[WHAT TO WORK ON]: An exact copy of all the data below is needed.

(Beginning of THE INPUT)

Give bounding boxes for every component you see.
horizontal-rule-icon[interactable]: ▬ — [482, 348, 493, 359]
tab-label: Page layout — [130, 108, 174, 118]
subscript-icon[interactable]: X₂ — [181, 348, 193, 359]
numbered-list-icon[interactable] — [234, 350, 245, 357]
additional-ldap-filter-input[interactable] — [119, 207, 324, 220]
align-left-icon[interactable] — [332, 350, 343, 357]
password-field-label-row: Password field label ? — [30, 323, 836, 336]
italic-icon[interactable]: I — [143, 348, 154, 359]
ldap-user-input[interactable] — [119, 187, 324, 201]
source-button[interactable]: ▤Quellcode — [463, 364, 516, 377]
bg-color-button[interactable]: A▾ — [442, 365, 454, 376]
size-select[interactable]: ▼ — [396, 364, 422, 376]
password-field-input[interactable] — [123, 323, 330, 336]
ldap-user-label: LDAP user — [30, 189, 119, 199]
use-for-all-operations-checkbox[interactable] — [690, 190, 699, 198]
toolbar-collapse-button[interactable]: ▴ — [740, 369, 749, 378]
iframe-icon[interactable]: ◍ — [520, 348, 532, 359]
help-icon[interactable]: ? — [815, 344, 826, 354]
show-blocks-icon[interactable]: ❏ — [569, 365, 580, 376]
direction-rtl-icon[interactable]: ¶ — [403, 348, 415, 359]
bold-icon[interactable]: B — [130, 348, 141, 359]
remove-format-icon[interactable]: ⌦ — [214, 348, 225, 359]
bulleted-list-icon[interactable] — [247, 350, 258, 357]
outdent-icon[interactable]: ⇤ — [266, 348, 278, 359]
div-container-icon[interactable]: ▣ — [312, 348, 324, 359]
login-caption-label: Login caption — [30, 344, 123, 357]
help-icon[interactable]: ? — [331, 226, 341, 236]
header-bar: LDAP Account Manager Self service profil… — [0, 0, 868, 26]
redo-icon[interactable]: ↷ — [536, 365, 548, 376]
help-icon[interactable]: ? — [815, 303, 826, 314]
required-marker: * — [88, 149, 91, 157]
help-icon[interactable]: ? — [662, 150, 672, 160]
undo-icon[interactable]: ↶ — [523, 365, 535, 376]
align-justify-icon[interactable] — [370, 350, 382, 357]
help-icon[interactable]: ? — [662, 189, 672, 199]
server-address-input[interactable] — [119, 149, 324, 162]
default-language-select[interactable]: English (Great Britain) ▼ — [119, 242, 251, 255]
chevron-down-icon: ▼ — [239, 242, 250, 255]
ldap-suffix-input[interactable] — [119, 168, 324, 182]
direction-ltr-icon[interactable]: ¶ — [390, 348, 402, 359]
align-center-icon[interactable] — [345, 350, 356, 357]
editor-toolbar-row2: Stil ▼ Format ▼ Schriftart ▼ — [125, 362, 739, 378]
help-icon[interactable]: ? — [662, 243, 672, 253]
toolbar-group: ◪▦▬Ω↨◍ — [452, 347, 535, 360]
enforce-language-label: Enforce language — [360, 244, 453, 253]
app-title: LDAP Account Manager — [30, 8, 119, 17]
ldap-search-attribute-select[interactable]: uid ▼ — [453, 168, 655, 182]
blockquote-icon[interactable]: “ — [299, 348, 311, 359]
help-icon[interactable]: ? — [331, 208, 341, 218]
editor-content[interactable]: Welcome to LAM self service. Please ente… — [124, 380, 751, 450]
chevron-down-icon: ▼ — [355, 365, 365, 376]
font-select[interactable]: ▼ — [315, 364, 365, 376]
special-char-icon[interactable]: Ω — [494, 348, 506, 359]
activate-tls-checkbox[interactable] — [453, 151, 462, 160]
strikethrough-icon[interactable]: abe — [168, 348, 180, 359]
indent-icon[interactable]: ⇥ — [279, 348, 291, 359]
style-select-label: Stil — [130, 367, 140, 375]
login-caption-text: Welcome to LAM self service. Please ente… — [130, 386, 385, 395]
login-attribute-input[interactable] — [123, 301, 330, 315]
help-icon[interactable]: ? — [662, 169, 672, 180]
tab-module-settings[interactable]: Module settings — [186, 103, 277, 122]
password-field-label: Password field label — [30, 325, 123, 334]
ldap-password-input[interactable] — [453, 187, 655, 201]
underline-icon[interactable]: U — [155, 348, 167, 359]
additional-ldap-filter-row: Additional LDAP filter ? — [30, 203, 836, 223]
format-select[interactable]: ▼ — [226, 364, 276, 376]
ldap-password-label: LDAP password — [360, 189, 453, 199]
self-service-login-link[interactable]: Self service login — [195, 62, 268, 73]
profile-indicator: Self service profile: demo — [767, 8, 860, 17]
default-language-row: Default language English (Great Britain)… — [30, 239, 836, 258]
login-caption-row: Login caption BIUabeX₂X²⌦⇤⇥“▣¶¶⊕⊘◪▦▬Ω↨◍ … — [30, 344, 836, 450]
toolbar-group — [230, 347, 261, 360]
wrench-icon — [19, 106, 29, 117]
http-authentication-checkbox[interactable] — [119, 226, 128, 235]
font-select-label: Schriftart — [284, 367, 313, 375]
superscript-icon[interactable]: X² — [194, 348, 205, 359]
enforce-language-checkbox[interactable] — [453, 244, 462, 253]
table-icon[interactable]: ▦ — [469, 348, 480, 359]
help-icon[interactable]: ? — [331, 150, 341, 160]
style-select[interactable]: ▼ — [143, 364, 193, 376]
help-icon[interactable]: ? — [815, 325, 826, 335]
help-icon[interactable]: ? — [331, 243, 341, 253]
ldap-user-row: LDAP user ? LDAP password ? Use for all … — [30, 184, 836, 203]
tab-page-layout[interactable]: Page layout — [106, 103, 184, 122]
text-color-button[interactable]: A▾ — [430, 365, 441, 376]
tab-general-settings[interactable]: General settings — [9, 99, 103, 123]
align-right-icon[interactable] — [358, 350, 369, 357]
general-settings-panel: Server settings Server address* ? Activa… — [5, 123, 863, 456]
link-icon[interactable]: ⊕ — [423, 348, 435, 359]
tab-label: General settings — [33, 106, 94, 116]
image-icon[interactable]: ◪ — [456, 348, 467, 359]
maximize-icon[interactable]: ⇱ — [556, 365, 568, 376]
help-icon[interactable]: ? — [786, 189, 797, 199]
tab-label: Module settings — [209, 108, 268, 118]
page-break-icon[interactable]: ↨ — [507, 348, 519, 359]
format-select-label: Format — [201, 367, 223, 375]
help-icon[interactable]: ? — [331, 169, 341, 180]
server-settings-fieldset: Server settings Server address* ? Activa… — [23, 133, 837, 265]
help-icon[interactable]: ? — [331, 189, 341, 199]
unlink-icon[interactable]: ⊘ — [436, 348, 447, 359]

(End of THE INPUT)

[TASK RESPONSE]:
Give bounding boxes for every component you see.
horizontal-rule-icon[interactable]: ▬ — [482, 348, 493, 359]
tab-label: Page layout — [130, 108, 174, 118]
subscript-icon[interactable]: X₂ — [181, 348, 193, 359]
numbered-list-icon[interactable] — [234, 350, 245, 357]
additional-ldap-filter-input[interactable] — [119, 207, 324, 220]
align-left-icon[interactable] — [332, 350, 343, 357]
password-field-label-row: Password field label ? — [30, 323, 836, 336]
italic-icon[interactable]: I — [143, 348, 154, 359]
ldap-user-input[interactable] — [119, 187, 324, 201]
source-button[interactable]: ▤Quellcode — [463, 364, 516, 377]
bg-color-button[interactable]: A▾ — [442, 365, 454, 376]
size-select[interactable]: ▼ — [396, 364, 422, 376]
password-field-input[interactable] — [123, 323, 330, 336]
ldap-user-label: LDAP user — [30, 189, 119, 199]
use-for-all-operations-checkbox[interactable] — [690, 190, 699, 198]
toolbar-collapse-button[interactable]: ▴ — [740, 369, 749, 378]
iframe-icon[interactable]: ◍ — [520, 348, 532, 359]
help-icon[interactable]: ? — [815, 344, 826, 354]
show-blocks-icon[interactable]: ❏ — [569, 365, 580, 376]
direction-rtl-icon[interactable]: ¶ — [403, 348, 415, 359]
bold-icon[interactable]: B — [130, 348, 141, 359]
remove-format-icon[interactable]: ⌦ — [214, 348, 225, 359]
bulleted-list-icon[interactable] — [247, 350, 258, 357]
outdent-icon[interactable]: ⇤ — [266, 348, 278, 359]
div-container-icon[interactable]: ▣ — [312, 348, 324, 359]
login-caption-label: Login caption — [30, 344, 123, 357]
help-icon[interactable]: ? — [331, 226, 341, 236]
header-bar: LDAP Account Manager Self service profil… — [0, 0, 868, 26]
redo-icon[interactable]: ↷ — [536, 365, 548, 376]
help-icon[interactable]: ? — [815, 303, 826, 314]
required-marker: * — [88, 149, 91, 157]
help-icon[interactable]: ? — [662, 150, 672, 160]
undo-icon[interactable]: ↶ — [523, 365, 535, 376]
align-justify-icon[interactable] — [370, 350, 382, 357]
help-icon[interactable]: ? — [662, 189, 672, 199]
server-address-input[interactable] — [119, 149, 324, 162]
default-language-select[interactable]: English (Great Britain) ▼ — [119, 242, 251, 255]
chevron-down-icon: ▼ — [239, 242, 250, 255]
ldap-suffix-input[interactable] — [119, 168, 324, 182]
direction-ltr-icon[interactable]: ¶ — [390, 348, 402, 359]
align-center-icon[interactable] — [345, 350, 356, 357]
editor-toolbar-row2: Stil ▼ Format ▼ Schriftart ▼ — [125, 362, 739, 378]
help-icon[interactable]: ? — [662, 243, 672, 253]
toolbar-group: ◪▦▬Ω↨◍ — [452, 347, 535, 360]
enforce-language-label: Enforce language — [360, 244, 453, 253]
app-title: LDAP Account Manager — [30, 8, 119, 17]
ldap-search-attribute-select[interactable]: uid ▼ — [453, 168, 655, 182]
blockquote-icon[interactable]: “ — [299, 348, 311, 359]
help-icon[interactable]: ? — [331, 208, 341, 218]
editor-content[interactable]: Welcome to LAM self service. Please ente… — [124, 380, 751, 450]
chevron-down-icon: ▼ — [355, 365, 365, 376]
font-select[interactable]: ▼ — [315, 364, 365, 376]
special-char-icon[interactable]: Ω — [494, 348, 506, 359]
activate-tls-checkbox[interactable] — [453, 151, 462, 160]
strikethrough-icon[interactable]: abe — [168, 348, 180, 359]
indent-icon[interactable]: ⇥ — [279, 348, 291, 359]
style-select-label: Stil — [130, 367, 140, 375]
login-caption-text: Welcome to LAM self service. Please ente… — [130, 386, 385, 395]
login-attribute-input[interactable] — [123, 301, 330, 315]
help-icon[interactable]: ? — [662, 169, 672, 180]
tab-module-settings[interactable]: Module settings — [186, 103, 277, 122]
password-field-label: Password field label — [30, 325, 123, 334]
ldap-password-input[interactable] — [453, 187, 655, 201]
underline-icon[interactable]: U — [155, 348, 167, 359]
additional-ldap-filter-row: Additional LDAP filter ? — [30, 203, 836, 223]
format-select[interactable]: ▼ — [226, 364, 276, 376]
ldap-password-label: LDAP password — [360, 189, 453, 199]
self-service-login-link[interactable]: Self service login — [195, 62, 268, 73]
profile-indicator: Self service profile: demo — [767, 8, 860, 17]
default-language-row: Default language English (Great Britain)… — [30, 239, 836, 258]
login-caption-row: Login caption BIUabeX₂X²⌦⇤⇥“▣¶¶⊕⊘◪▦▬Ω↨◍ … — [30, 344, 836, 450]
toolbar-group — [230, 347, 261, 360]
wrench-icon — [19, 106, 29, 117]
http-authentication-checkbox[interactable] — [119, 226, 128, 235]
font-select-label: Schriftart — [284, 367, 313, 375]
superscript-icon[interactable]: X² — [194, 348, 205, 359]
enforce-language-checkbox[interactable] — [453, 244, 462, 253]
table-icon[interactable]: ▦ — [469, 348, 480, 359]
help-icon[interactable]: ? — [331, 150, 341, 160]
style-select[interactable]: ▼ — [143, 364, 193, 376]
help-icon[interactable]: ? — [815, 325, 826, 335]
help-icon[interactable]: ? — [331, 243, 341, 253]
ldap-user-row: LDAP user ? LDAP password ? Use for all … — [30, 184, 836, 203]
tab-page-layout[interactable]: Page layout — [106, 103, 184, 122]
text-color-button[interactable]: A▾ — [430, 365, 441, 376]
tab-general-settings[interactable]: General settings — [9, 99, 103, 123]
align-right-icon[interactable] — [358, 350, 369, 357]
general-settings-panel: Server settings Server address* ? Activa… — [5, 123, 863, 456]
link-icon[interactable]: ⊕ — [423, 348, 435, 359]
tab-label: General settings — [33, 106, 94, 116]
image-icon[interactable]: ◪ — [456, 348, 467, 359]
maximize-icon[interactable]: ⇱ — [556, 365, 568, 376]
help-icon[interactable]: ? — [786, 189, 797, 199]
tab-label: Module settings — [209, 108, 268, 118]
page-break-icon[interactable]: ↨ — [507, 348, 519, 359]
format-select-label: Format — [201, 367, 223, 375]
help-icon[interactable]: ? — [331, 169, 341, 180]
server-settings-fieldset: Server settings Server address* ? Activa… — [23, 133, 837, 265]
help-icon[interactable]: ? — [331, 189, 341, 199]
unlink-icon[interactable]: ⊘ — [436, 348, 447, 359]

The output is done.